[TASK ITEM] Below are some records. Pull every line that contains the word "системы".

○ ○ ○ ○

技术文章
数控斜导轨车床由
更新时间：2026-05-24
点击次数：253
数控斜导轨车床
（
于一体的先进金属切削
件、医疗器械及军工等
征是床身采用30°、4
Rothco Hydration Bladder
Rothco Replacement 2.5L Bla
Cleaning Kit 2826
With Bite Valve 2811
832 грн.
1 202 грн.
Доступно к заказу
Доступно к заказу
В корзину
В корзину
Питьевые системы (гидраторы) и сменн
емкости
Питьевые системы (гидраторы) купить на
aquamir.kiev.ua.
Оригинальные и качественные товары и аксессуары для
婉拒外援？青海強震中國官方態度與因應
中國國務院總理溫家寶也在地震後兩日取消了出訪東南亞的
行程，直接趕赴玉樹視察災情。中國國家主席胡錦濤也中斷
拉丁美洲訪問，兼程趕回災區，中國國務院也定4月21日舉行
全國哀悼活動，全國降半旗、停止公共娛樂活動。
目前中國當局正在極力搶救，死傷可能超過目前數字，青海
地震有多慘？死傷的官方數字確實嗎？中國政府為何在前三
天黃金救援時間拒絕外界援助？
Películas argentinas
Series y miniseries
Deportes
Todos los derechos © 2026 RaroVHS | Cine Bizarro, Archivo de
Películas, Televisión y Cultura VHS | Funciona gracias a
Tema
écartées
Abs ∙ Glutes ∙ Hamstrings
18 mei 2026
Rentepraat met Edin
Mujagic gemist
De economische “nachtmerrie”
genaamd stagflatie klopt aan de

○ ○ ○ ○

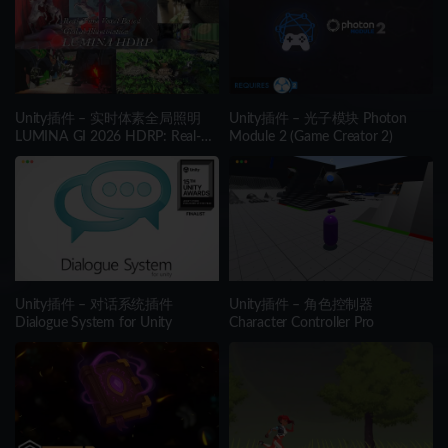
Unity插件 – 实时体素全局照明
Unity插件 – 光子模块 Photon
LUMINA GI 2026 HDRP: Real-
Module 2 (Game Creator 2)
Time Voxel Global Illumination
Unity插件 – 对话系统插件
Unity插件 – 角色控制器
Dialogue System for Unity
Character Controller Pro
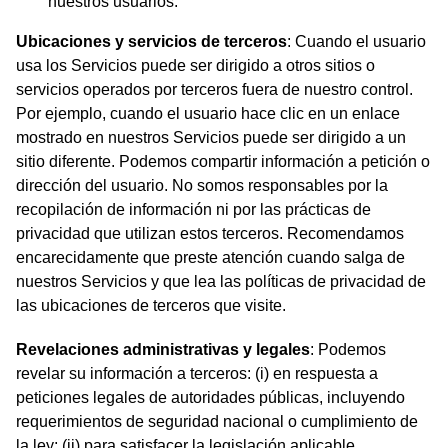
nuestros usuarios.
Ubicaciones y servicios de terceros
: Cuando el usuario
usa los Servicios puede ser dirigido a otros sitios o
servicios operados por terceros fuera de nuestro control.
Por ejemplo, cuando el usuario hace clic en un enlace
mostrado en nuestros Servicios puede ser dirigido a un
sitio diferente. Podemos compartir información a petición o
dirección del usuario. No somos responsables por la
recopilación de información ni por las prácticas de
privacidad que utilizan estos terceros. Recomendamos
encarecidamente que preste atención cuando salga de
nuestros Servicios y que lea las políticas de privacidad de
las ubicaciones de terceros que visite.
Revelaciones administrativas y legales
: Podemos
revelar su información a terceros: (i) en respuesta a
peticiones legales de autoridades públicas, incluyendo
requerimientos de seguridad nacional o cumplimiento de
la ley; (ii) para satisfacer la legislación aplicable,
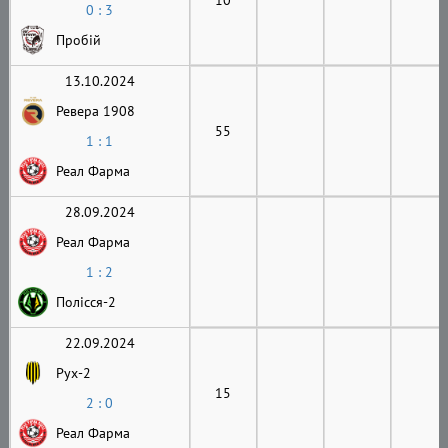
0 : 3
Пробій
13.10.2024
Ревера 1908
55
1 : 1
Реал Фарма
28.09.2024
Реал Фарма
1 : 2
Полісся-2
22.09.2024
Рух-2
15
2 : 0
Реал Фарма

○ ○ ○ ○

[ANSWER TO THIS EXERCISE]
Питьевые системы (гидраторы) и сменн
Питьевые системы (гидраторы) купить на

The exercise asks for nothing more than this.